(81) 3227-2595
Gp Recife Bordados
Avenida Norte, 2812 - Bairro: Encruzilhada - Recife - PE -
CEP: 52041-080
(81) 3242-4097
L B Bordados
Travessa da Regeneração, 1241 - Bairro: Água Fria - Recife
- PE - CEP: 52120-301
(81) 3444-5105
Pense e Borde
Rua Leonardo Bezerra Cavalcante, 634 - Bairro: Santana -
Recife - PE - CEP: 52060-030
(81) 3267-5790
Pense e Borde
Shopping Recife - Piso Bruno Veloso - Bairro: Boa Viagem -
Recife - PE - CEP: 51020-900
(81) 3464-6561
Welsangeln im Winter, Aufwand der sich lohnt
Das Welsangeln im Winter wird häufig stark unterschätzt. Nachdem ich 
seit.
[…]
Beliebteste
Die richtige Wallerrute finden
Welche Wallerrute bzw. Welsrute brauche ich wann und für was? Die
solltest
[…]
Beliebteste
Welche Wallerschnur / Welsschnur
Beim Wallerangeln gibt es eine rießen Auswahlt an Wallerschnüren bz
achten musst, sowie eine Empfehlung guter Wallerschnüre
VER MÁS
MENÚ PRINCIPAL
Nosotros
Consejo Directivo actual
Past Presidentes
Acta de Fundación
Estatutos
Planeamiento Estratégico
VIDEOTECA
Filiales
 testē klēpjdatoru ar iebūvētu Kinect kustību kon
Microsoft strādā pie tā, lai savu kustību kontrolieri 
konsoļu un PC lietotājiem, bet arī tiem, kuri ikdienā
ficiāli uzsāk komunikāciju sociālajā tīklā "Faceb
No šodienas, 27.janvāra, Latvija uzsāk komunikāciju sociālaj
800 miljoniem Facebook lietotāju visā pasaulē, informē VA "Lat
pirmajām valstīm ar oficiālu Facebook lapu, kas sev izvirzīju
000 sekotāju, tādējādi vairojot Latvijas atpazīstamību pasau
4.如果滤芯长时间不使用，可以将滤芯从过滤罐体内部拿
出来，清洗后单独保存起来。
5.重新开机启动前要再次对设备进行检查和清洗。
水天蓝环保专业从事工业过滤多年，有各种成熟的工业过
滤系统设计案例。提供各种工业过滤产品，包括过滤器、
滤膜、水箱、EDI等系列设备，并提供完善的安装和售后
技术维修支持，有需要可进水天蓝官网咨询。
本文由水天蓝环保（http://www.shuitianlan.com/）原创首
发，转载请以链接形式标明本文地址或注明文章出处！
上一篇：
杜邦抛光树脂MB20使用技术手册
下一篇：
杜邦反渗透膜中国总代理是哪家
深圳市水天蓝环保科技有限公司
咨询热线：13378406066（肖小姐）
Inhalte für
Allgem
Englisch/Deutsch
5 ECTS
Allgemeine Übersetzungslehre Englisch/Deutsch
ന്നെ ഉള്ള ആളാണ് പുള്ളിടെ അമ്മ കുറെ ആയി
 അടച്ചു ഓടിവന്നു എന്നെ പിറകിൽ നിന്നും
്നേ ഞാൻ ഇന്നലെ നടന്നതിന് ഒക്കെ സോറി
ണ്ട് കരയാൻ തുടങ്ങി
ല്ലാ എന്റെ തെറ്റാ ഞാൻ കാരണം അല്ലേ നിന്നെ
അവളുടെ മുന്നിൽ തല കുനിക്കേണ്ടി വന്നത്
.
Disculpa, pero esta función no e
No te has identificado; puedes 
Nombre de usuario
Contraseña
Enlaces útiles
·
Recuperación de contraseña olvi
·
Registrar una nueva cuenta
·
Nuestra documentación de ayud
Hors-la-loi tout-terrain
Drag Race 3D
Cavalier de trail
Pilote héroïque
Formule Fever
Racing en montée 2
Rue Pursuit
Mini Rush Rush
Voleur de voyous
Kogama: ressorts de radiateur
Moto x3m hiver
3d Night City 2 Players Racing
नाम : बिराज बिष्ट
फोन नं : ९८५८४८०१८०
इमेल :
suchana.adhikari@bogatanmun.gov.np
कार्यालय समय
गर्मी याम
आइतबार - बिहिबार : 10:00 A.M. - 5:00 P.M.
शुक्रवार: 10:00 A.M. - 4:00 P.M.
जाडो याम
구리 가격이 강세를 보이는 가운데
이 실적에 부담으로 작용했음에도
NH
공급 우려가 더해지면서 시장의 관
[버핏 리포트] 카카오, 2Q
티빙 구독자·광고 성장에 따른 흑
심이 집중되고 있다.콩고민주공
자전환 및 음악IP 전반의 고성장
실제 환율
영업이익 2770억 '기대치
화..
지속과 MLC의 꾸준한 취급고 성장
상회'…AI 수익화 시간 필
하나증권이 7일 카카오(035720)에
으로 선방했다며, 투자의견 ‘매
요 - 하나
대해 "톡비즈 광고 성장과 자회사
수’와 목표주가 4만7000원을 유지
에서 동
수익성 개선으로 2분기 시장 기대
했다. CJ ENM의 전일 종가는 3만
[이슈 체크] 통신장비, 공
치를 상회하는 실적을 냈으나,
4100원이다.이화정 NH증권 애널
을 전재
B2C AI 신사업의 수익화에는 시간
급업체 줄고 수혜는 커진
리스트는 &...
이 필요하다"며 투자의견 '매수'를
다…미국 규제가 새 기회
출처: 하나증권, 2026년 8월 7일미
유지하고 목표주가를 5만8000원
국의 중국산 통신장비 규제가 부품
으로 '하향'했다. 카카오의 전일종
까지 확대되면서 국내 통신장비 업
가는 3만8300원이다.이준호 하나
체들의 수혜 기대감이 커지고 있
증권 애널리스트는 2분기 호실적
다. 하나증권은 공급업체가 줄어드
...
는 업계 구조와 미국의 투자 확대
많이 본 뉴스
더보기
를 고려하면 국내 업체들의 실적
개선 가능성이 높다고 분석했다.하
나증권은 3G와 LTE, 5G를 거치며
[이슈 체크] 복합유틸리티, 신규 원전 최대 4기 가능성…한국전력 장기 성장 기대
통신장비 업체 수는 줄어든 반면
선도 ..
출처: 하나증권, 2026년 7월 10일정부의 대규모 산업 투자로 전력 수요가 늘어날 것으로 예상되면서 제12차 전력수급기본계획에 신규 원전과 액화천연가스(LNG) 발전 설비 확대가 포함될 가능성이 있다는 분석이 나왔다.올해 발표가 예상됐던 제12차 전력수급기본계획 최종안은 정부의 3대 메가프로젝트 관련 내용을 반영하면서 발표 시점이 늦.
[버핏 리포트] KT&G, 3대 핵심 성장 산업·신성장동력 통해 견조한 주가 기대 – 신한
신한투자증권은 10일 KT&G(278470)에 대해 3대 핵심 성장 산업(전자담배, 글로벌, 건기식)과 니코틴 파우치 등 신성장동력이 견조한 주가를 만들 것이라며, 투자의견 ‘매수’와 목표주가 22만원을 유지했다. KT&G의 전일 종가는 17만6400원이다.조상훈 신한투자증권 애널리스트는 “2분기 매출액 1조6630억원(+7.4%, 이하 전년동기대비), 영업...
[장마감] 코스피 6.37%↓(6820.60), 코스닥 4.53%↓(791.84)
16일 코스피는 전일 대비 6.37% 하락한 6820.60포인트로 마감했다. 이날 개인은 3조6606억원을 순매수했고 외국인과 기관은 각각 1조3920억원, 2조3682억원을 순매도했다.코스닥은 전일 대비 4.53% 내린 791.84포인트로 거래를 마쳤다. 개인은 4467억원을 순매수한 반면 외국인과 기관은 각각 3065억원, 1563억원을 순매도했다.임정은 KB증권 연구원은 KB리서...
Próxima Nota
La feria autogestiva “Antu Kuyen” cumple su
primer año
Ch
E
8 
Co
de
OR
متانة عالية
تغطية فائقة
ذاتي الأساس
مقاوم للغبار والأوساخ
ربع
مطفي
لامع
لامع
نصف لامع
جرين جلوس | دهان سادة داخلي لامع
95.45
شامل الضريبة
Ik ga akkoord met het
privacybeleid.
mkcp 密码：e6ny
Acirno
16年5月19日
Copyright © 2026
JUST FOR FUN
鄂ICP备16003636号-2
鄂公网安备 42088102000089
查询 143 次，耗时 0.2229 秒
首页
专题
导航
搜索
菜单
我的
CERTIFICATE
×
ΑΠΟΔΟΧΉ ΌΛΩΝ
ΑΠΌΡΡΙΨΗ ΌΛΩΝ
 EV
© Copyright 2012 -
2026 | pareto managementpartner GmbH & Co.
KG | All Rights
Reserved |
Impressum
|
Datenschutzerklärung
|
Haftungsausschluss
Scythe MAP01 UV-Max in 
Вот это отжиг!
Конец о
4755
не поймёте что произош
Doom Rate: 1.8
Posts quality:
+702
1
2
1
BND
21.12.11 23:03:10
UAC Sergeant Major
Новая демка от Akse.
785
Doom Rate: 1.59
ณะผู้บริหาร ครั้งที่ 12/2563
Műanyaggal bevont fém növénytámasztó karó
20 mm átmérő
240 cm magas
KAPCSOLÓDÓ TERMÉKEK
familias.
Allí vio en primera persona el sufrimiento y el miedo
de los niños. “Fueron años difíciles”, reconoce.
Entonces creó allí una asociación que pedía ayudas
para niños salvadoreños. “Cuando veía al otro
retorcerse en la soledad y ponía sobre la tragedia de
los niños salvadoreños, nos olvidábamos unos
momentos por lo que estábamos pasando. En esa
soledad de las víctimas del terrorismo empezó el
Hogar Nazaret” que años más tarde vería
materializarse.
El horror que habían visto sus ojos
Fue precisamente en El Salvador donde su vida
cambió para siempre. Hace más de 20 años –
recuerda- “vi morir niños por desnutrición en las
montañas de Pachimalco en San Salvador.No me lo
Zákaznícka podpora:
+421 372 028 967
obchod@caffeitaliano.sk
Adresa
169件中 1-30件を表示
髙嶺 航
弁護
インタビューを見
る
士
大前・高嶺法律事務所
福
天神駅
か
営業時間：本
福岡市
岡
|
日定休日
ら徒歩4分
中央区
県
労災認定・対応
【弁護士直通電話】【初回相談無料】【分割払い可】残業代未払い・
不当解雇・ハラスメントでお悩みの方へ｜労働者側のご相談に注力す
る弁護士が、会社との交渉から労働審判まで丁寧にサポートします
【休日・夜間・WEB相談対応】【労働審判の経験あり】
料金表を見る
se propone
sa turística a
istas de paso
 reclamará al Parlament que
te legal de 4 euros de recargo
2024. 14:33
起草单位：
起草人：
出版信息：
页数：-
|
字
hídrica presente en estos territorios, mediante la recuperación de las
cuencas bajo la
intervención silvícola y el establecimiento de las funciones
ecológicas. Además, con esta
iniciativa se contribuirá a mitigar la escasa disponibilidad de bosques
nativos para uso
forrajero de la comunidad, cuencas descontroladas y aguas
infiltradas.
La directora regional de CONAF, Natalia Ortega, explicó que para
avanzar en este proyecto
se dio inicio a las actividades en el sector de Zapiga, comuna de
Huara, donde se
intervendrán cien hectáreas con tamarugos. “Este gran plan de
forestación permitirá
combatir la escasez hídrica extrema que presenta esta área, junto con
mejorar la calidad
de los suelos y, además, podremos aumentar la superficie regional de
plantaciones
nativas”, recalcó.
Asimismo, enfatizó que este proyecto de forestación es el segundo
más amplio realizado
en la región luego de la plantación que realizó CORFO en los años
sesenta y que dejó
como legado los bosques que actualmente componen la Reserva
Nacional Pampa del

:::::

§ **Work item**
If a line comes after the one that contains "Shopping Recife - Piso", leave it out; return every line of the entries up to that point exactly, starting with the first, with that line included.

§ **Exercise response**
(81) 3227-2595
Gp Recife Bordados
Avenida Norte, 2812 - Bairro: Encruzilhada - Recife - PE -
CEP: 52041-080
(81) 3242-4097
L B Bordados
Travessa da Regeneração, 1241 - Bairro: Água Fria - Recife
- PE - CEP: 52120-301
(81) 3444-5105
Pense e Borde
Rua Leonardo Bezerra Cavalcante, 634 - Bairro: Santana -
Recife - PE - CEP: 52060-030
(81) 3267-5790
Pense e Borde
Shopping Recife - Piso Bruno Veloso - Bairro: Boa Viagem -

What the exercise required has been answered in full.